The possibilities range from disabling cancer cells to making oil and plastic
biodegradable, said Logan, who earned his doctorate from the University
of Chicago. He too was hired by FSU in 1994.
"What you would like to be able to do is say, 'I have this problem,
and I would like to design a protein that will solve that problem,'"
he said. "It becomes almost an engineering problem at that point, but
to do the engineering problem you need to know how strong your girders are.
"You need to know what kind of cement you have and how long that cement
is going to be stable and strong. Those are the questions that we're trying
to answer."
The chemists work closely together, sharing information, equipment and student
help. But they are actually working on separate parts of the same puzzle.
Logan seeks to discover what makes proteins fold and why they fold in different
ways.
Using a technique called nuclear magnetic resonance spectroscopy, Logan
has isolated fragments of the FK 506 Binding Protein. The FKBP, as it's
known in science circles, is one of a handful of proteins that catalyzes
the folding process of other proteins.
Learning more about the way the FKBP folds, Logan said, should tell scientists
a lot about the way most other proteins fold.
Meanwhile, Blaber is using heat to test and measure the stability of a protein
called the Fibroblast Growth Factor.
"This is a protein which is able to stimulate a variety of different
types of cells to divide and grow," he said.
It is particularly effective on blood vessels, he said.
"There have been experiments where they've taken a sponge for example
and soaked it in this growth factor, surgically inserted it next to the
heart, and caused blood vessels from local arteries to grow into the heart
and supply it with more blood," he said.
There is only one problem. The protein in its natural state is unstable.

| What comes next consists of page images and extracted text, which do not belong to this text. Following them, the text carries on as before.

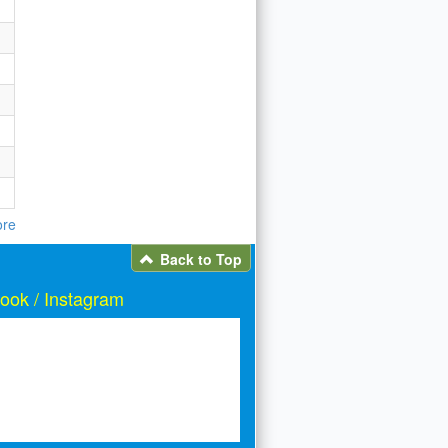
re
Back to Top
ook / Instagram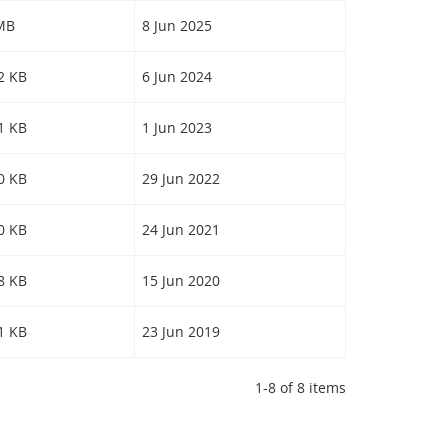
 MB
8 Jun 2025
22 KB
6 Jun 2024
31 KB
1 Jun 2023
10 KB
29 Jun 2022
40 KB
24 Jun 2021
78 KB
15 Jun 2020
91 KB
23 Jun 2019
1-8 of 8 items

"That means that after a very short period of time, the protein's
unfolded,"
Blaber said. "Once it's unfolded it doesn't work."
If he could figure out what makes proteins stay folded and how to control
it, Blaber could make proteins stay active for weeks or even months as opposed
to minutes, he said.
"That way when you implant this thing... you only have to do it once,"
he said. "You don't have to go back in and repeat the implant every
week."
Both projects are in preliminary stages, the scientists said. But early
results point to a promising future.
"We're just trying to add in pieces to a larger puzzle," Logan
said.
"Down the road there will be some big advances, "Blaber said."
(I hope) I'll be able to look back and say I was a significant contributor
to this significant project mankind undertook."